Mato Grosso do Sul registra três feminicídios em 22 dias de 2024
Última vítima foi Marta Leila Silva Neto, de 36 anos, morta em discussão por ciúmes
Por redação
As delegacias de polícia de Mato Grosso do Sul registram três feminicídios aos 22 dias de 2024. O número é 50% superior ao registrado durante todo o mês de janeiro no ano passado. O ano de 2023 encerrou com 34 feminicídios no total, sendo dois em janeiro. O feminicídio mais recente deste ano foi registrado em Coxim, na noite deste domingo (21). A vítima, Marta Leila Silva Neto, de 36 anos, foi assassinada durante discussão com o autor, de 52 anos e que não teve a identidade revelada. À Polícia Civil, o homem alegou que os dois estavam em uma "discussão por ciúmes" quando o crime ocorreu. Segundo a Polícia Civil, a vítima e o autor mantinham um relacionamento amoroso. O registro policial aponta que a mulher se apoderou de uma faca de cozinha e desferiu alguns golpes contra o autor, que também se apoderou de uma faca de cabo branco e desferiu diversos golpes contra a vítima, Marta Neto foi a óbito no local. O feminicídio é caracterizado pela Lei 13.104/2015 como o assassinato de mulheres motivado por violência doméstica ou discriminação de gênero. O primeiro crime deste tipo foi registrado no 3º dia do ano em Mato Grosso do Sul, no município de Sidrolândia. A vítima, Luciene Braga Morale, de 50 anos, chegou morta em hospital do município com sinais de espancamento. O suspeito é o marido dela, Airton Barbosa Louriano, de 45 anos, preso em flagrante. Dez dias depois, em 13 de janeiro, o segundo feminicídio de 2024 foi registrado em território sul-mato-grossense.

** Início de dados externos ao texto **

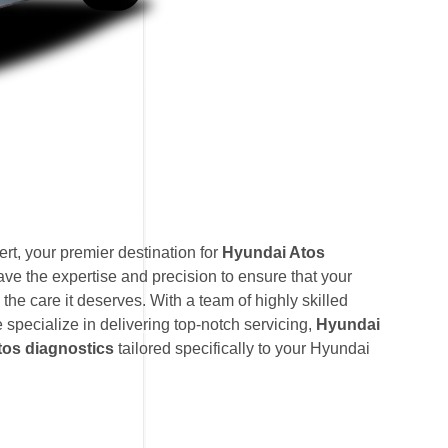
t, your premier destination for
Hyundai Atos
ave the expertise and precision to ensure that your
the care it deserves. With a team of highly skilled
e specialize in delivering top-notch servicing,
Hyundai
os diagnostics
tailored specifically to your Hyundai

O caso ocorreu em São Gabriel do Oeste e o corpo da vítima Maria Rodrigues da Silva, de 66 anos, foi encontrado em um esquina do bairro Jardim Gramado. O suspeito é o ex-companheiro dela, de 69 anos, que alegou ter discutido com a vítima por causa de um veículo.
Números preocupantes - O mais recente Anuário Brasileiro de Segurança Pública coloca Mato Grosso do Sul como o 2º estado que mais mata mulheres no país, com registro de 2,9 casos a cada 100 mil habitantes. Se você está em situação de violência doméstica ou conhece alguém que esteja, não se cale. As denúncias podem ser realizadas de maneira anônima e segura na Central de Atendimento à Mulher, por meio do telefone 180, um serviço do Governo Federal, que funciona 24h, todos os dias, onde são prestadas informações, orientações e feitas denúncias ou em qualquer delegacia de polícia do estado.
Em situações de urgência e emergência, quando uma agressão acontece no momento, ligue 190. Todas as unidades da Polícia Militar e as Delegacias de Polícia Civil do Estado estão aptas a receber/orientar mulheres em situação de violência. E lembrando: em briga de marido e mulher se mete sim a colher!